Sue and Eli Cooper, members of Temple Israel, met on JDate and married in 2007. Sue, who had a longtime career in radio, was diagnosed with early-onset Alzheimer’s in 2013 at age 53.
Talking to Eli Cooper, 61, about his wife Sue’s early onset Alzheimer’s diagnosis, one can’t help but note that he doesn’t just talk about “her” diagnosis, that “she” alone received it and how it has affected her. For him, it’s a “we” situation.
“When we received our diagnosis, the Alzheimer’s Association social worker was there with us at Henry Ford Hospital,” he said. “It felt like I jumped into the deep end of the information pool. I had no idea of what I was confronting. I knew it was incurable and progressive. I read all 30 books (on the resource list) in two weeks.
“My curious brain wanted to know what I needed to know to get in the best possible position to take care of my wife.”
The Coopers, members of Temple Israel, met on JDate and married in 2007. Sue, who had a longtime career in radio, was diagnosed with early-onset Alzheimer’s in 2013 at age 53. She is now 60.
The couple was interviewed by the Jewish News in 2016. At that time, Sue was able to participate in the conversation. But now, Eli speaks on her behalf. What started off as a hard time with recall, an inability to complete complex tasks and a greater propensity for getting lost, Sue now needs assistance with everyday tasks. She can no longer drive, use a computer or prepare meals.
“There’s been a requirement for constant supervision,” Eli said. “It’s through the graces of Jewish Family Service that have enabled me to maintain my position in Ann Arbor” as the city’s transportation manager.
Amid the COVID-19 pandemic, Eli said he feels “blessed” to be able to stay home and care for Sue 24/7 while also working remotely. Before the pandemic, Sue had caregivers, Helene and Sandy, who came in to care for her twice a day. Sue also was involved in art activities at the Soul Studio at the Friendship Circle’s Farber Center and with adult Alzheimer’s day care at the Dorothy and Peter Brown Center, both in West Bloomfield.
“She got a diversity of exposure,” Eli said. “Familiarity and diversity are great to keep the brain engaged. I enrolled her in different programs so that she would have consistency and variety. The Soul Studio and the Brown Center have been absolutely wonderful, and we have been very fortunate that we have the support organizations in our midst.”
A Hand-in-Hand Journey
Right now, Eli and Sue walk regularly, hand in hand, around their West Bloomfield neighborhood. They will also once again take part in the Alzheimer’s Association’s Walk to End Alzheimer’s Event on Sept. 26. Like many other fundraising events, the walk is virtual this year.
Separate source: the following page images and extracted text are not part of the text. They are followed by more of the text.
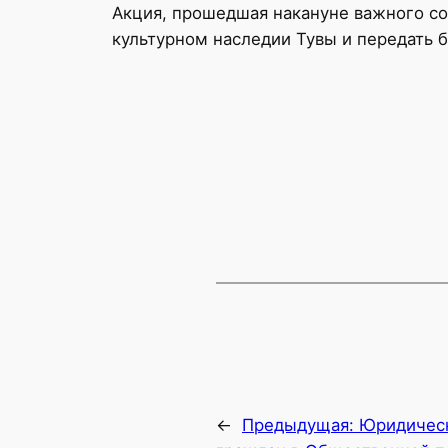
Акция, прошедшая накануне важного со
культурном наследии Тувы и передать
←
Предыдущая:
Юридическ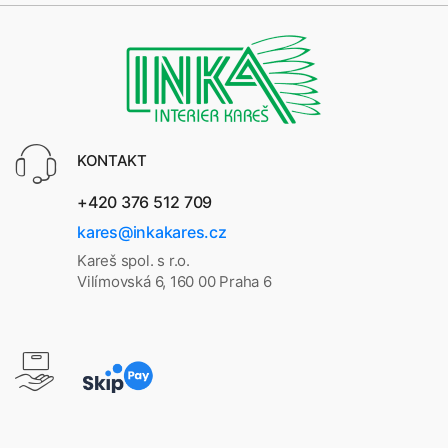
KONTAKT
+420 376 512 709
kares@inkakares.cz
Kareš spol. s r.o.
Vilímovská 6, 160 00 Praha 6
Association staff encourage participants to walk where they are while raising funds the organization will use to fund Alzheimer’s care, support and research.
Eli said he and Sue have raised approximately $2,000 for Team Sue through August. Their team includes five to six members to keep things safe and properly distanced. Eli endorses others to support the cause, considering that much research is needed to help those with Alzheimer’s disease.
According to the association website, more than 5 million Americans are living with Alzheimer’s disease, with approximately 200,000 Americans who have early-onset Alzheimer’s disease. All told, the disease will cost the country $305 billion in associated health care expenses this year.
“As someone who is living with the disease, those numbers, as staggering as they are, are real,” Eli said. “Unfortunately, we were chosen to walk this path, but we’re blessed in Metro Detroit to have resources.”
Eli encourages anyone who receives an Alzheimer’s diagnosis to call the Alzheimer’s Association, which can provide guidance in identifying medical and support resources as well as legal help. He also calls the association’s helpline at (800) 272-3900 if he needs prompt support.
Additionally, Eli draws upon his faith along with friends and family who provide Sue and him with love and care.
“We are in this for the long haul,” he said “My North Star is I want my wife to have the things that I would want to have if I were in her situation.
“As long as you have love and spirituality — regardless of what is in front of you — you can get through it. It’s having the relationship that we have that helps feed my optimism.”